Middle Eocene to Late Oligocene Antarctic Glaciation/Deglaciation and Southern Ocean productivity

[1] During the Eocene-Oligocene transition, Earth cooled significantly from a greenhouse to an icehouse climate. Nannofossil assemblages from Southern Ocean sites enable evaluation of paleoceanographic changes and, hence, of the oceanic response to Antarctic ice sheet evolution during the Eocene and Oligocene. A combination of environmental factors such as sea surface temperature and nutrient availability are recorded by the assemblages of calcifying organisms, and can be interpreted as responses to the following changes. A cooling trend, which started in the Middle Eocene, was interrupted by transient warming during the Middle Eocene Climatic optimum and by several short cooling episodes. The cooling episode at 39.6 Ma preceded a shift toward an interval that was dominated by oligotrophic nannofossil assemblages from ~39.1 to ~36.2 Ma.

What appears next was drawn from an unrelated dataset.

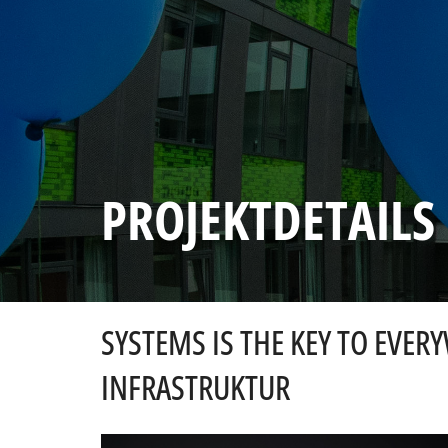
PROJEKTDETAILS
SYSTEMS IS THE KEY TO EVE
INFRASTRUKTUR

We suggest that these oligotrophic conditions were associated with increased water mass stratification, low nutrient contents, and high efficiency of the oceanic biological pump that, in turn, promoted sequestration of carbon from surface waters, which favored cooling. After 36.2 Ma, we document a large synchronous surface water productivity turnover with a dominant eutrophic nannofossil assemblage that was accompanied by a pronounced increase in magnetotactic bacterial abundance. This turnover likely reflects a response of coccolithophorids to changed nutrient inputs that was likely related to partial deglaciation of a transient Antarctic ice sheet and/or to iron delivery to the sea surface. Eutrophic conditions were maintained throughout the Oligocene, which was characterized by a nannofossil assemblage shift toward cool conditions at the Eocene–Oligocene transition. Finally, a warm nannofossil assemblage in the Late Oligocene indicates a warming phase.